Immigration spokesman Sandi Logan labelled the action by the group, which has been demanding Australian citizenship for a decade, as pointless. "Frankly, this is a waste of a lot of people's time – Customs on the water, Queensland police on the water," Mr Logan told ABC Radio. "Immigration officials have much better things to be doing than dealing with this sort of prank that this group is trying on," he said.

A Department of Immigration spokesman yesterday confirmed that nine PNG nationals were intercepted late on Wednesday near Cape York. They were refused entry and detained. "A second group of up to 110 people was intercepted at Warrior Reef and is currently being escorted to Horn Island," the spokesman said.

"The Australian Government's message to these people is clear – they have shown blatant disregard for our laws by trying to enter the country despite being told on numerous occasions the correct procedures to follow when applying for citizenship and we will be resolving this situation expeditiously. "An application for citizenship by a person who does not have lawful authority to enter and remain in Australia poses no barrier to us returning them home."

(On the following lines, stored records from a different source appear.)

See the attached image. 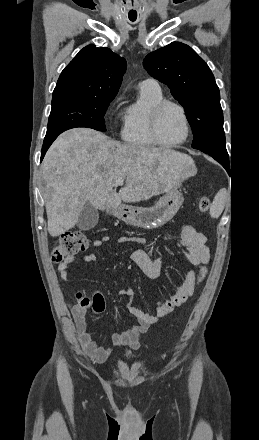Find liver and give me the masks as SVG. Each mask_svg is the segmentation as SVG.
<instances>
[{
  "instance_id": "6515ba94",
  "label": "liver",
  "mask_w": 259,
  "mask_h": 440,
  "mask_svg": "<svg viewBox=\"0 0 259 440\" xmlns=\"http://www.w3.org/2000/svg\"><path fill=\"white\" fill-rule=\"evenodd\" d=\"M193 159L168 148L122 144L89 128L62 133L42 163L48 232L73 228L86 202L99 210L148 200L196 174ZM125 185L117 193L114 182Z\"/></svg>"
}]
</instances>
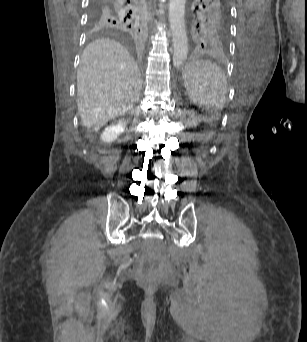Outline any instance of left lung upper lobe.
<instances>
[{"label": "left lung upper lobe", "mask_w": 307, "mask_h": 342, "mask_svg": "<svg viewBox=\"0 0 307 342\" xmlns=\"http://www.w3.org/2000/svg\"><path fill=\"white\" fill-rule=\"evenodd\" d=\"M192 29L195 46L202 51L223 53L229 39L227 0H198L193 4Z\"/></svg>", "instance_id": "obj_1"}]
</instances>
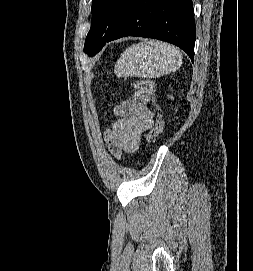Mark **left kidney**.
I'll list each match as a JSON object with an SVG mask.
<instances>
[{"mask_svg": "<svg viewBox=\"0 0 253 271\" xmlns=\"http://www.w3.org/2000/svg\"><path fill=\"white\" fill-rule=\"evenodd\" d=\"M169 98L173 99V96H169Z\"/></svg>", "mask_w": 253, "mask_h": 271, "instance_id": "5707ae66", "label": "left kidney"}]
</instances>
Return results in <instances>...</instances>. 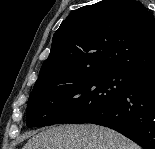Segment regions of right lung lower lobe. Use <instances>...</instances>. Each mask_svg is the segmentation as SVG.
I'll use <instances>...</instances> for the list:
<instances>
[{"label":"right lung lower lobe","mask_w":155,"mask_h":149,"mask_svg":"<svg viewBox=\"0 0 155 149\" xmlns=\"http://www.w3.org/2000/svg\"><path fill=\"white\" fill-rule=\"evenodd\" d=\"M89 123L112 128L143 149H155V70L136 74L129 89Z\"/></svg>","instance_id":"1"}]
</instances>
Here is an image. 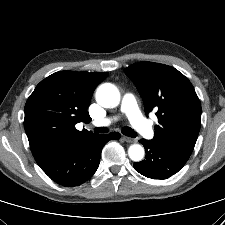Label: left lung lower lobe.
Returning <instances> with one entry per match:
<instances>
[{
  "mask_svg": "<svg viewBox=\"0 0 225 225\" xmlns=\"http://www.w3.org/2000/svg\"><path fill=\"white\" fill-rule=\"evenodd\" d=\"M139 142L145 147L146 156L143 161L134 163V168L148 178L167 179L182 169L190 157L153 140Z\"/></svg>",
  "mask_w": 225,
  "mask_h": 225,
  "instance_id": "obj_1",
  "label": "left lung lower lobe"
}]
</instances>
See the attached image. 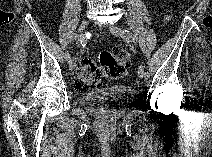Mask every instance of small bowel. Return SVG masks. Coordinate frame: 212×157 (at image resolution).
I'll list each match as a JSON object with an SVG mask.
<instances>
[{
    "instance_id": "1",
    "label": "small bowel",
    "mask_w": 212,
    "mask_h": 157,
    "mask_svg": "<svg viewBox=\"0 0 212 157\" xmlns=\"http://www.w3.org/2000/svg\"><path fill=\"white\" fill-rule=\"evenodd\" d=\"M88 61H89L88 58H86V57L82 58L81 63H80V69H82L88 63ZM79 75H80V71L78 73V77H79Z\"/></svg>"
}]
</instances>
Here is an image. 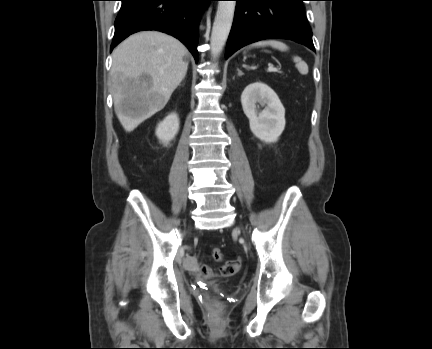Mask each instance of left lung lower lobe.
I'll use <instances>...</instances> for the list:
<instances>
[{
    "label": "left lung lower lobe",
    "instance_id": "left-lung-lower-lobe-1",
    "mask_svg": "<svg viewBox=\"0 0 432 349\" xmlns=\"http://www.w3.org/2000/svg\"><path fill=\"white\" fill-rule=\"evenodd\" d=\"M234 22L225 58L243 46L263 39L293 40L315 51L304 0H236Z\"/></svg>",
    "mask_w": 432,
    "mask_h": 349
}]
</instances>
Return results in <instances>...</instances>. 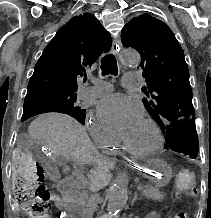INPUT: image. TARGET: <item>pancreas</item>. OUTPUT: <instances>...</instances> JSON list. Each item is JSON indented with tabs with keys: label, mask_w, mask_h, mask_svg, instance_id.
<instances>
[{
	"label": "pancreas",
	"mask_w": 211,
	"mask_h": 218,
	"mask_svg": "<svg viewBox=\"0 0 211 218\" xmlns=\"http://www.w3.org/2000/svg\"><path fill=\"white\" fill-rule=\"evenodd\" d=\"M143 196H147V198H150V200H159V202H162L164 200V194L163 192H159V190H154L152 186H143ZM70 199L68 200V205H83L85 206V200L83 199V196L81 195V190H70ZM86 198V196H84Z\"/></svg>",
	"instance_id": "pancreas-1"
}]
</instances>
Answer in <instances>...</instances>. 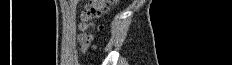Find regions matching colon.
Returning <instances> with one entry per match:
<instances>
[{"instance_id":"colon-1","label":"colon","mask_w":232,"mask_h":65,"mask_svg":"<svg viewBox=\"0 0 232 65\" xmlns=\"http://www.w3.org/2000/svg\"><path fill=\"white\" fill-rule=\"evenodd\" d=\"M115 2V0H91L85 9L83 20L85 21V27L92 25L93 21L100 18L102 15L108 12L110 6ZM90 41L92 40V35H88Z\"/></svg>"}]
</instances>
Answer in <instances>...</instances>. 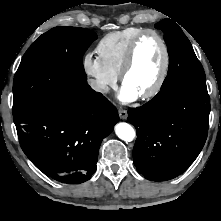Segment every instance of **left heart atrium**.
Instances as JSON below:
<instances>
[{"label": "left heart atrium", "instance_id": "1", "mask_svg": "<svg viewBox=\"0 0 221 221\" xmlns=\"http://www.w3.org/2000/svg\"><path fill=\"white\" fill-rule=\"evenodd\" d=\"M139 95L133 91L132 89L128 88L127 86L123 85L119 94L120 100L124 102H130L137 99Z\"/></svg>", "mask_w": 221, "mask_h": 221}]
</instances>
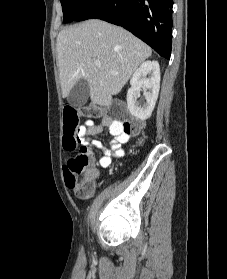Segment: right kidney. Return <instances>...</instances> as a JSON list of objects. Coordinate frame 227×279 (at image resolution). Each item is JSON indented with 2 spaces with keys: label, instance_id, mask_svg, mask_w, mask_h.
Returning a JSON list of instances; mask_svg holds the SVG:
<instances>
[{
  "label": "right kidney",
  "instance_id": "ca27d5eb",
  "mask_svg": "<svg viewBox=\"0 0 227 279\" xmlns=\"http://www.w3.org/2000/svg\"><path fill=\"white\" fill-rule=\"evenodd\" d=\"M131 88L127 92V105L130 113L141 119H148L155 107L160 88V67L157 61H145L134 72L130 80ZM145 87L146 103L141 106L137 103L140 90Z\"/></svg>",
  "mask_w": 227,
  "mask_h": 279
}]
</instances>
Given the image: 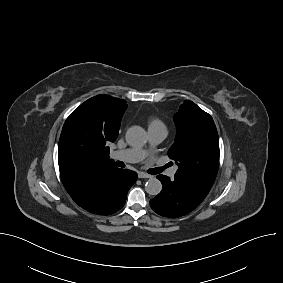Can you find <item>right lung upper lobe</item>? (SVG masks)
<instances>
[{
    "mask_svg": "<svg viewBox=\"0 0 283 283\" xmlns=\"http://www.w3.org/2000/svg\"><path fill=\"white\" fill-rule=\"evenodd\" d=\"M86 113L106 142H114L118 136L123 113L127 108L125 100L109 95H98L79 106ZM109 148V147H108ZM108 152L81 155L59 146V170L65 189L72 187L79 180L95 173L99 169L114 165Z\"/></svg>",
    "mask_w": 283,
    "mask_h": 283,
    "instance_id": "obj_1",
    "label": "right lung upper lobe"
}]
</instances>
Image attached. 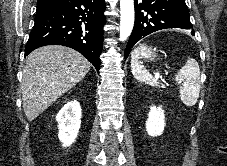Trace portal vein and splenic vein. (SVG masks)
I'll use <instances>...</instances> for the list:
<instances>
[{"mask_svg":"<svg viewBox=\"0 0 227 166\" xmlns=\"http://www.w3.org/2000/svg\"><path fill=\"white\" fill-rule=\"evenodd\" d=\"M160 77L159 73H156V79H158Z\"/></svg>","mask_w":227,"mask_h":166,"instance_id":"portal-vein-and-splenic-vein-1","label":"portal vein and splenic vein"}]
</instances>
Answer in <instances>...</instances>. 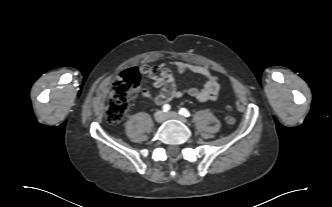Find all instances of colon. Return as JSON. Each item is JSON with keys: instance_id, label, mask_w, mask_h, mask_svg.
I'll use <instances>...</instances> for the list:
<instances>
[{"instance_id": "colon-1", "label": "colon", "mask_w": 332, "mask_h": 207, "mask_svg": "<svg viewBox=\"0 0 332 207\" xmlns=\"http://www.w3.org/2000/svg\"><path fill=\"white\" fill-rule=\"evenodd\" d=\"M140 74L136 68H130L122 72L112 83L108 100L106 118L110 123H118L125 116L130 101L140 90ZM226 124L232 126L235 123L231 115L232 107H227Z\"/></svg>"}]
</instances>
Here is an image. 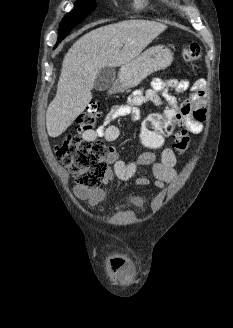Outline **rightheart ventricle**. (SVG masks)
<instances>
[{
    "mask_svg": "<svg viewBox=\"0 0 233 328\" xmlns=\"http://www.w3.org/2000/svg\"><path fill=\"white\" fill-rule=\"evenodd\" d=\"M144 0H138L137 6L141 7L143 5Z\"/></svg>",
    "mask_w": 233,
    "mask_h": 328,
    "instance_id": "obj_1",
    "label": "right heart ventricle"
}]
</instances>
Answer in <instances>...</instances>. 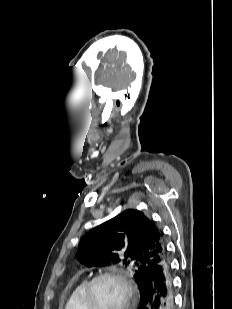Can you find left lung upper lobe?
<instances>
[{"label": "left lung upper lobe", "mask_w": 232, "mask_h": 309, "mask_svg": "<svg viewBox=\"0 0 232 309\" xmlns=\"http://www.w3.org/2000/svg\"><path fill=\"white\" fill-rule=\"evenodd\" d=\"M167 257L162 230L141 211L129 209L93 228L80 241L77 258L88 267H133L140 289L149 270Z\"/></svg>", "instance_id": "obj_1"}]
</instances>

The protesters would have their boats confiscated while Immigration officials conduct an assessment of their claims. They would then be returned to PNG at the first available opportunity, the Immigration spokesman said.


1 comment:

Anonymous said...

These people have the most legitimate claim to Australian citizenship that I have seen in a long time. Australia owes New Guinea far more than they have ever been compensated. Why are they being deported ad hoc when other boat arrivals are not?
Why are the boat people that we accept not deported on the same basis for the same reason? They are not asylum seekers only country seekers. Even the UN supports sending them home.
Is Labour so desperate for supporters of their socialist agenda that they will take anyone who will support their agenda but not those whose much needed help protected us from Japanese invasion and helped save our country?
Julia Gillard does not see asylum seekers on Christmas Islands but future Labour voters thanks to the social justice (wealth redistribution) given to queue jumpers in the Indian Ocean.